All records are to be reproduced verbatim, with images omitted.

** Opening Data block **

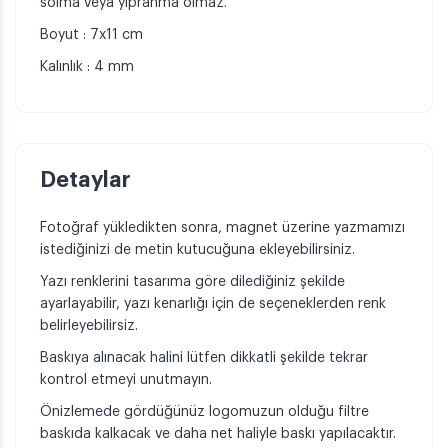
solma veya yıpranma olmaz.
Boyut : 7x11 cm
Kalınlık : 4 mm
Detaylar
Fotoğraf yükledikten sonra, magnet üzerine yazmamızı
istediğinizi de metin kutucuğuna ekleyebilirsiniz.
Yazı renklerini tasarıma göre dilediğiniz şekilde
ayarlayabilir, yazı kenarlığı için de seçeneklerden renk
belirleyebilirsiz.
Baskıya alınacak halini lütfen dikkatli şekilde tekrar
kontrol etmeyi unutmayın.
Önizlemede gördüğünüz logomuzun olduğu filtre
baskıda kalkacak ve daha net haliyle baskı yapılacaktır.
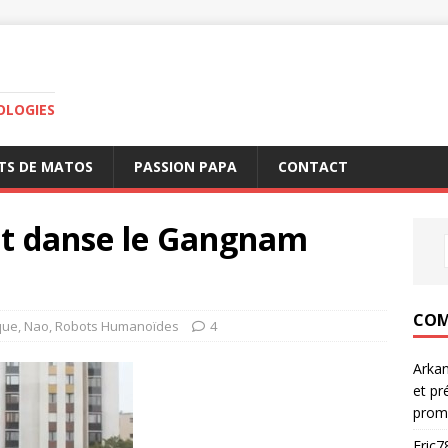
OLOGIES
TS DE MATOS
PASSION PAPA
CONTACT
t danse le Gangnam
COM
que
,
Nao
,
Robots Humanoïdes
4
Arka
et pr
prom
Eric7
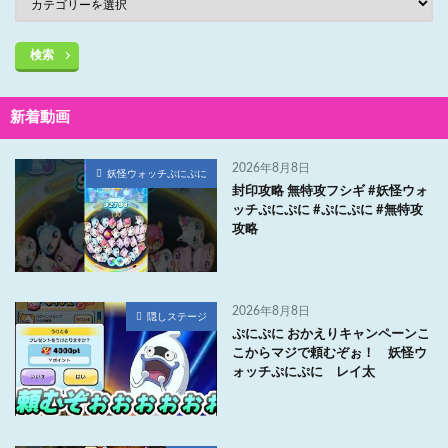
検索
新着動画
2026年8月8日
妖怪ウォッチぷにぷに
封印攻略 無特攻フシギ #妖怪ウォ
ッチぷにぷに #ぷにぷに #無特攻
攻略
2026年8月8日
隠しステージ
ぷにぷに おかえりキャンペーンこ
こからマジで頼むぞぉ！ 妖怪ウ
ォッチぷにぷに レイ太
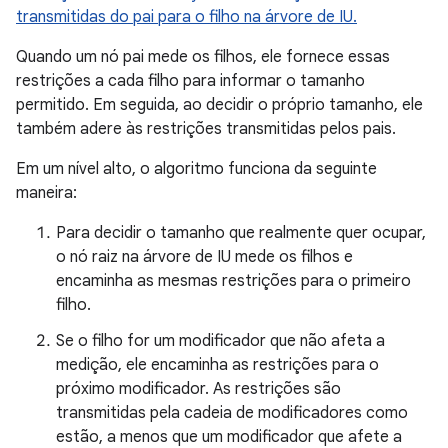
transmitidas do pai para o filho na árvore de IU.
Quando um nó pai mede os filhos, ele fornece essas
restrições a cada filho para informar o tamanho
permitido. Em seguida, ao decidir o próprio tamanho, ele
também adere às restrições transmitidas pelos pais.
Em um nível alto, o algoritmo funciona da seguinte
maneira:
Para decidir o tamanho que realmente quer ocupar,
o nó raiz na árvore de IU mede os filhos e
encaminha as mesmas restrições para o primeiro
filho.
Se o filho for um modificador que não afeta a
medição, ele encaminha as restrições para o
próximo modificador. As restrições são
transmitidas pela cadeia de modificadores como
estão, a menos que um modificador que afete a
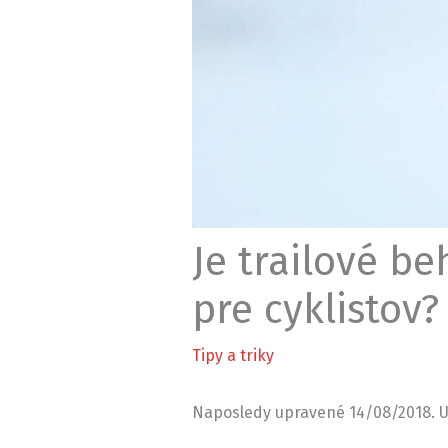
Je trailové b
pre cyklistov?
Tipy a triky
Naposledy upravené 14/08/2018. U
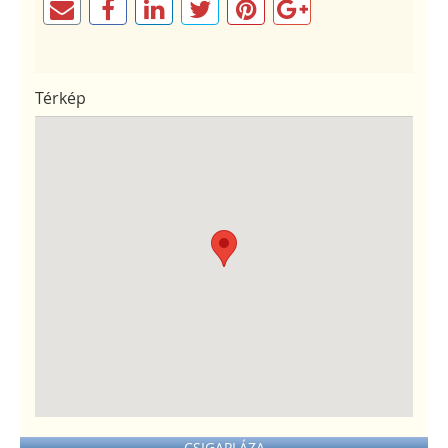
Térkép
CSIGAPLÁZA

** Closing Data block **

Result for this exercise >>
solma veya yıpranma olmaz.
Boyut : 7x11 cm
Kalınlık : 4 mm
Detaylar
Fotoğraf yükledikten sonra, magnet üzerine yazmamızı
istediğinizi de metin kutucuğuna ekleyebilirsiniz.
Yazı renklerini tasarıma göre dilediğiniz şekilde
ayarlayabilir, yazı kenarlığı için de seçeneklerden renk
belirleyebilirsiz.
Baskıya alınacak halini lütfen dikkatli şekilde tekrar
kontrol etmeyi unutmayın.
Önizlemede gördüğünüz logomuzun olduğu filtre
baskıda kalkacak ve daha net haliyle baskı yapılacaktır.
OLOGIES
TS DE MATOS
PASSION PAPA
CONTACT
t danse le Gangnam
COM
que
,
Nao
,
Robots Humanoïdes
4
Arka
et pr
prom
Eric7
検索
新着動画
2026年8月8日
妖怪ウォッチぷにぷに
封印攻略 無特攻フシギ #妖怪ウォ
ッチぷにぷに #ぷにぷに #無特攻
攻略
2026年8月8日
隠しステージ
ぷにぷに おかえりキャンペーンこ
こからマジで頼むぞぉ！ 妖怪ウ
ォッチぷにぷに レイ太
transmitidas do pai para o filho na árvore de IU.
Quando um nó pai mede os filhos, ele fornece essas
restrições a cada filho para informar o tamanho
permitido. Em seguida, ao decidir o próprio tamanho, ele
também adere às restrições transmitidas pelos pais.
Em um nível alto, o algoritmo funciona da seguinte
maneira:
Para decidir o tamanho que realmente quer ocupar,
o nó raiz na árvore de IU mede os filhos e
encaminha as mesmas restrições para o primeiro
filho.
Se o filho for um modificador que não afeta a
medição, ele encaminha as restrições para o
próximo modificador. As restrições são
transmitidas pela cadeia de modificadores como
estão, a menos que um modificador que afete a
Je trailové b
pre cyklistov?
Tipy a triky
Naposledy upravené 14/08/2018. U
Térkép
CSIGAPLÁZA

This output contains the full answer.